Risiken gibt es dennoch: Eine deutliche Eintrübung der Weltkonjunktur könnte Marketing- und Reisekostenbudgets der Unternehmen schrumpfen lassen, was vor allem das Eventgeschäft treffen würde. Zudem bleibt der Wettbewerb durch alternative, oft kostengünstigere digitale Formate – etwa spezialisierte Online-Plattformen, virtuelle Konferenzen oder Videokonferenz-Lösungen – eine strukturelle Herausforderung. Informa versucht, diesen Trend nicht zu bekämpfen, sondern zu integrieren, indem hybride Angebote entwickelt und digitale Kontakte vor und nach Präsenzveranstaltungen systematisch genutzt werden, um Mehrwert für Aussteller und Besucher zu schaffen.

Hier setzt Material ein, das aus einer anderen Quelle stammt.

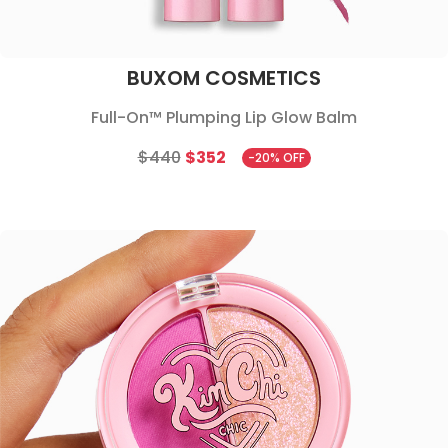
BUXOM COSMETICS
Full-On™ Plumping Lip Glow Balm
$440
$352
-20% OFF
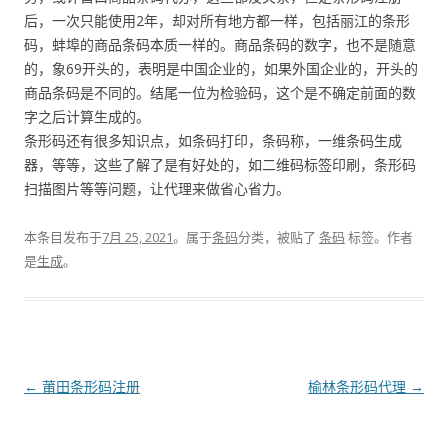
后，一次只能使用2年，却对所有地方都一样，包括丽江的条形
码，蚌埠的商品条码本质一样的。商品条码的数字，也不是随意
的，象69开头的，表明是中国企业的，如果外国企业的，开头的
商品条码是不同的。结尾一位为检验码，这个是不确定前面的数
字之后计算生成的。
条形码还有很多知识点，如条码打印，条码称，一维条码生成
器，等等，这些了解了是有好处的，如二维码标签印刷，条形码
扫描图片等等问题，让代理来做省心省力。
本条目发布于
7月 25, 2021
。属于
条码
分类，被贴了
条码
标签。
作者
是
生成
。
文
←
莆田条形码注册
榆林条形码代理
→
章
导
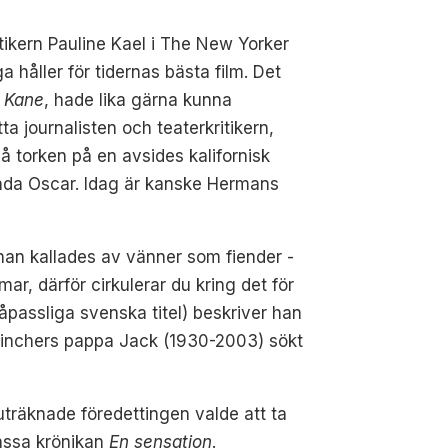
tikern Pauline Kael i The New Yorker
håller för tidernas bästa film. Det
g Kane
, hade lika gärna kunna
ta journalisten och teaterkritikern,
 torken på en avsides kalifornisk
 enda Oscar. Idag är kanske Hermans
an kallades av vänner som fiender -
ar, därför cirkulerar du kring det för
åpassliga svenska titel) beskriver han
en Finchers pappa Jack (1930-2003) sökt
träknade föredettingen valde att ta
assa krönikan
En sensation
.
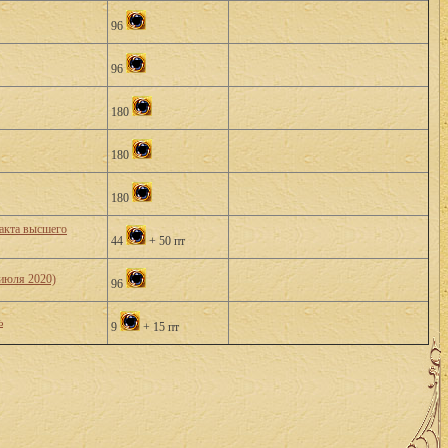
96
96
180
180
180
акта высшего
44
+ 50 пт
 июля 2020)
96
ь
9
+ 15 пт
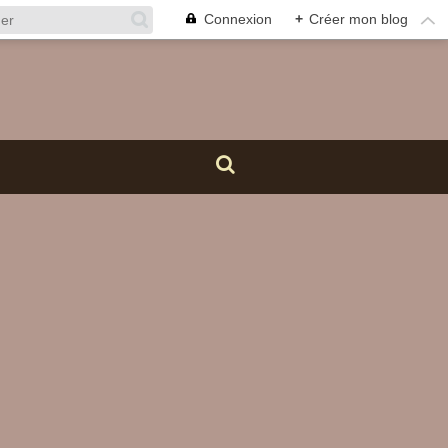
Connexion
+
Créer mon blog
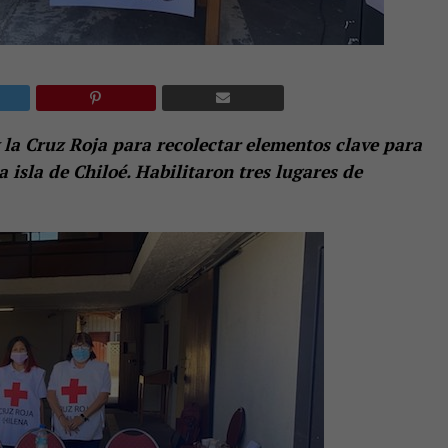
 la Cruz Roja para recolectar
elementos clave para
a isla de Chilo
é. Habilitaron tres lugares de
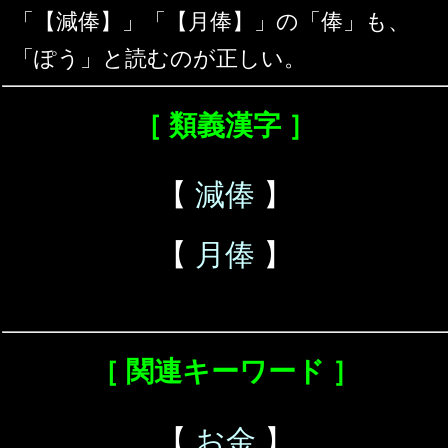
「【減俸】」「【月俸】」の「俸」も、
「ぽう」と読むのが正しい。
［ 類義漢字 ］
【
減俸
】
【
月俸
】
［ 関連キーワード ］
【
お金
】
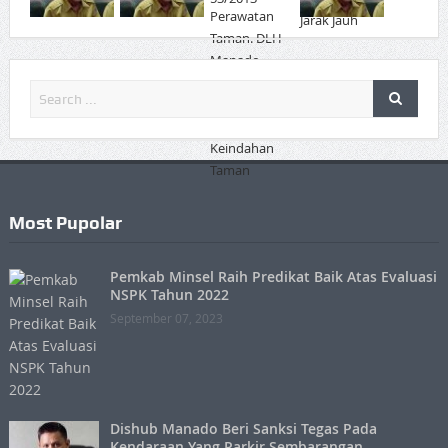
Most Pupolar
Pemkab Minsel Raih Predikat Baik Atas Evaluasi
NSPK Tahun 2022
September 07, 2023
Dishub Manado Beri Sanksi Tegas Pada
Kendaraan Yang Parkir Sembarangan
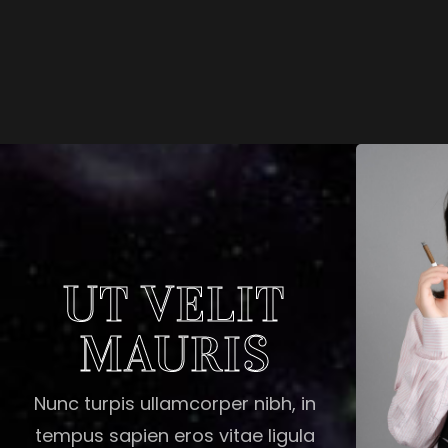
UT VELIT
MAURIS
Nunc turpis ullamcorper nibh, in
tempus sapien eros vitae ligula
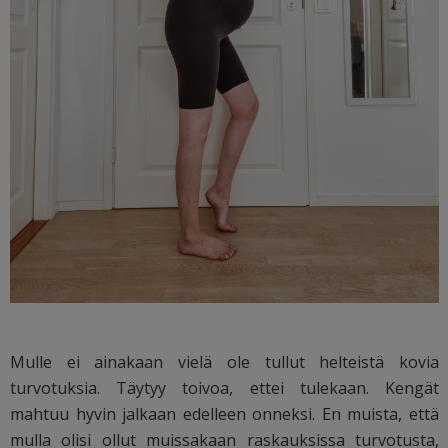
Mulle ei ainakaan vielä ole tullut helteistä kovia
turvotuksia. Täytyy toivoa, ettei tulekaan. Kengät
mahtuu hyvin jalkaan edelleen onneksi. En muista, että
mulla olisi ollut muissakaan raskauksissa turvotusta,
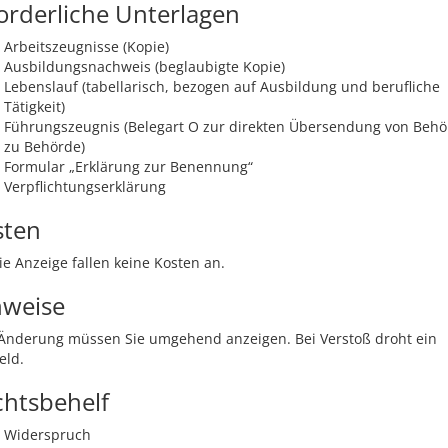
orderliche Unterlagen
Arbeitszeugnisse (Kopie)
Ausbildungsnachweis (beglaubigte Kopie)
Lebenslauf (tabellarisch, bezogen auf Ausbildung und berufliche
Tätigkeit)
Führungszeugnis (Belegart O zur direkten Übersendung von Beh
zu Behörde)
Formular „Erklärung zur Benennung“
Verpflichtungserklärung
sten
ie Anzeige fallen keine Kosten an.
nweise
 Änderung müssen Sie
umgehend an
zeigen.
Bei Verstoß droht ein
eld.
chtsbehelf
Widerspruch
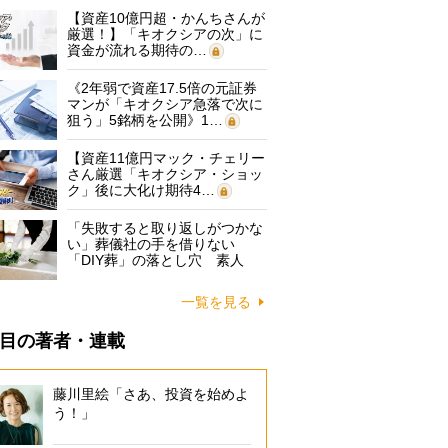
【資産10億円超・かんちさんが
厳選！】「キオクシアの次」に
資金が流れる期待の…
《2年弱で資産17.5倍の元証券
マンが「キオクシア急落で次に
狙う」5銘柄を公開》1…
【資産11億円マック・チェリー
さん厳選「キオクシア・ショッ
ク」後に大化け期待4…
「失敗すると取り返しがつかな
い」葬儀社の手を借りない
「DIY葬」の落とし穴 素人
に…
一覧を見る
目の著者・連載
藤川里絵「さあ、投資を始めよ
う！」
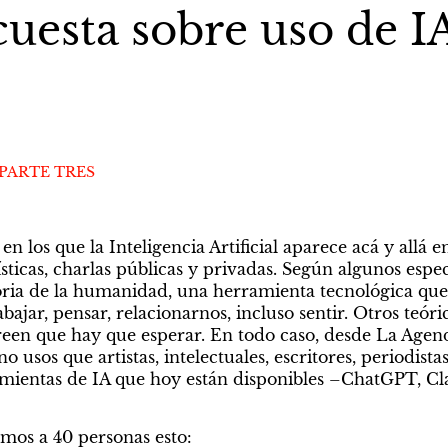
uesta sobre uso de IA
 PARTE TRES
n los que la Inteligencia Artificial aparece acá y allá e
sticas, charlas públicas y privadas. Según algunos especia
oria de la humanidad, una herramienta tecnológica que 
ajar, pensar, relacionarnos, incluso sentir. Otros teóric
reen que hay que esperar. En todo caso, desde La Agen
 usos que artistas, intelectuales, escritores, periodista
mientas de IA que hoy están disponibles –ChatGPT, Cl
amos a 40 personas esto:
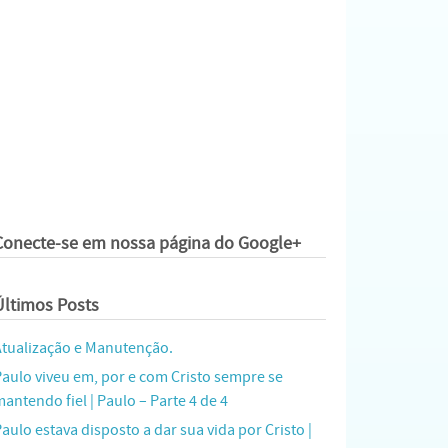
Conecte-se em nossa página do Google+
Últimos Posts
Atualização e Manutenção.
Paulo viveu em, por e com Cristo sempre se
antendo fiel | Paulo – Parte 4 de 4
aulo estava disposto a dar sua vida por Cristo |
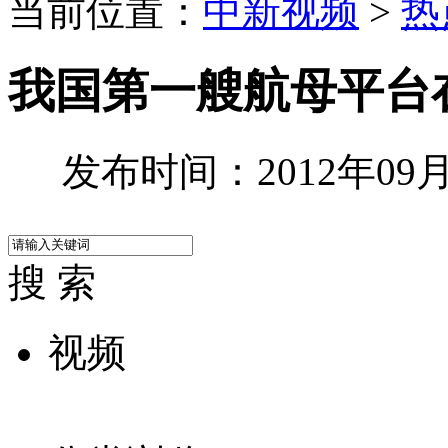
当前位置：
中新视频
>
热
我国第一艘航母平台
发布时间：2012年09月2
搜 索
视频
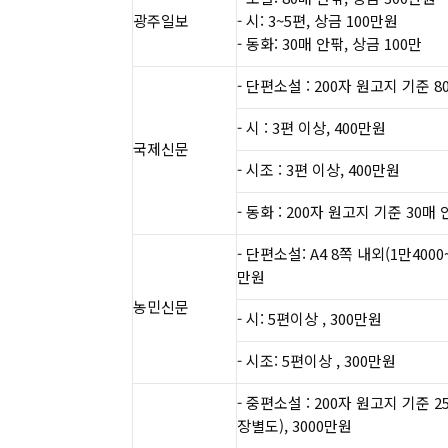
광주일보
- 시: 3~5편, 상금 100만원​
- 동화: 30매 안팎, 상금 100만
- 단편소설 : 200자 원고지 기준 8
- 시 : 3편 이상, 400만원
​국제신문​
- 시조 : 3편 이상, 400만원
- 동화 : 200자 원고지 기준 30매 
​- 단편소설: A4 8쪽 내외(1만4000~
만원
농민신문​
- ​시: 5편이상 , 300만원
- ​시조: 5편이상 , 300만원
- 중편소설 : 200자 원고지 기준 2
장별도), 3000만원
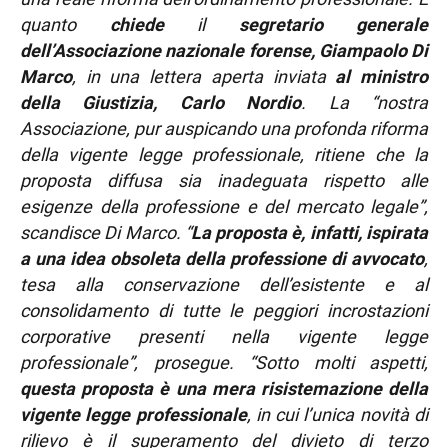
quanto
chiede
il
segretario generale
dell’Associazione nazionale forense, Giampaolo Di
Marco
, in una lettera aperta inviata
al ministro
della Giustizia, Carlo Nordio
. La “nostra
Associazione, pur auspicando una profonda riforma
della vigente legge professionale, ritiene che la
proposta diffusa sia inadeguata rispetto alle
esigenze della professione e del mercato legale”,
scandisce Di Marco. “
La proposta è, infatti, ispirata
a una idea obsoleta della professione di avvocato
,
tesa alla conservazione dell’esistente e al
consolidamento di tutte le peggiori incrostazioni
corporative presenti nella vigente legge
professionale”, prosegue. “Sotto molti aspetti,
questa proposta è una mera risistemazione della
vigente legge professionale
, in cui l’unica novità di
rilievo è il superamento del divieto di terzo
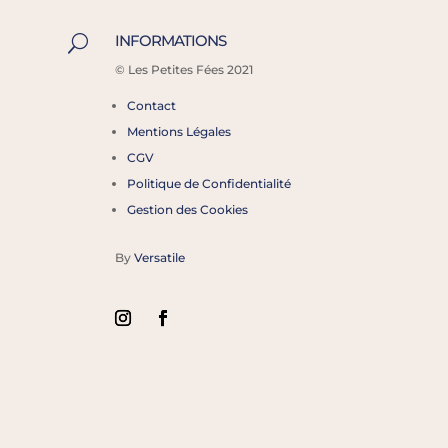
INFORMATIONS
U
©
Les Petites Fées 2021
Contact
Mentions Légales
CGV
Politique de Confidentialité
Gestion des Cookies
By
Versatile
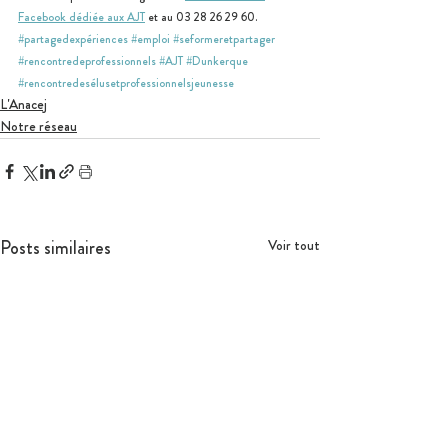
Facebook dédiée aux AJT
et au 03 28 26 29 60.
#partagedexpériences
#emploi
#seformeretpartager
#rencontredeprofessionnels
#AJT
#Dunkerque
#rencontredesélusetprofessionnelsjeunesse
L'Anacej
Notre réseau
Posts similaires
Voir tout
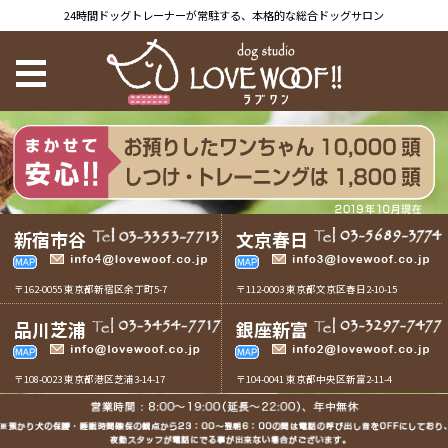
24時間ドッグトレーナーが常駐する、本格的な総合ドッグサロン
新宿市谷
文京春日
〒162-0055 東京都新宿区余丁町5-7
〒112-0003 東京都文京区春日2-10-15
品川芝浦
銀座新富
〒108-0023 東京都港区芝浦3-14-17
〒104-0041 東京都中央区新富2-11-4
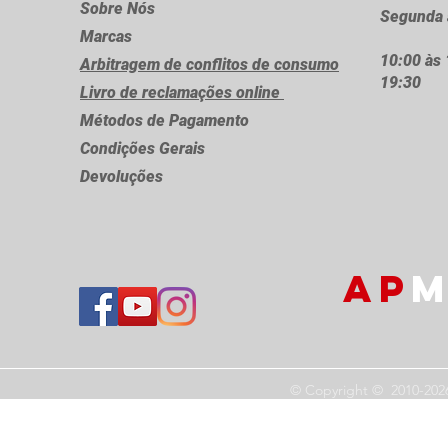
Sobre Nós
Segunda 
Marcas
10:00 às 
Arbitragem de conflitos de consumo
19:30
Livro de reclamações online
Métodos de Pagamento
Condições Gerais
Devoluções
AP
M
© Copyright © 2010-202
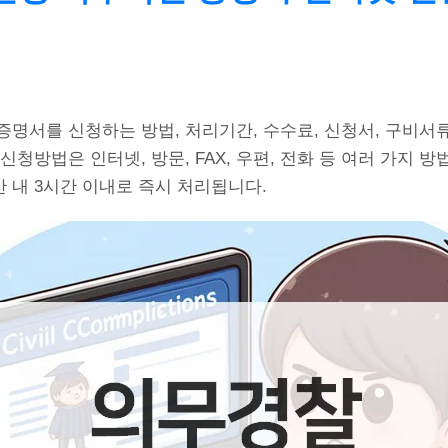
명서를 신청하는 방법, 처리기간, 수수료, 신청서, 구비서류
신청방법은 인터넷, 방문, FAX, 우편, 전화 등 여러 가지 
 내 3시간 이내로 즉시 처리됩니다.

Für Anleger aus dem deutschsprachigen Raum, die auf der Suche nach internationaler Diversifikation mit strukturellem Wachstumsprofil sind, bleibt die Aktie von Informa damit ein interessantes, wenn auch nicht mehr unterbewertetes Papier. Die vergangene Kursentwicklung zeigt, dass der Markt die Restrukturierungs- und Wachstumsstory bereits zu einem guten Teil eingepreist hat. Gleichzeitig signalisiert die Mehrzahl der Analysten, dass die Reise noch nicht zu Ende ist – vorausgesetzt, das Management liefert weiterhin bei Umsatzwachstum, Margenverbesserung und Cashflow.

Im Kern läuft es für Investoren auf folgende Frage hinaus: Traut man Informa zu, das Messe- und Informationsgeschäft in eine noch stärker daten- und plattformorientierte Zukunft zu führen, ohne dabei die Profitabilität zu opfern? Wer diese Frage mit Ja beantwortet und Schwankungen im zyklischeren Eventsegment aushält, findet in der Informa-Aktie ein solides Qualitätsunternehmen mit globaler Aufstellung und einem klar umrissenen strategischen Kurs.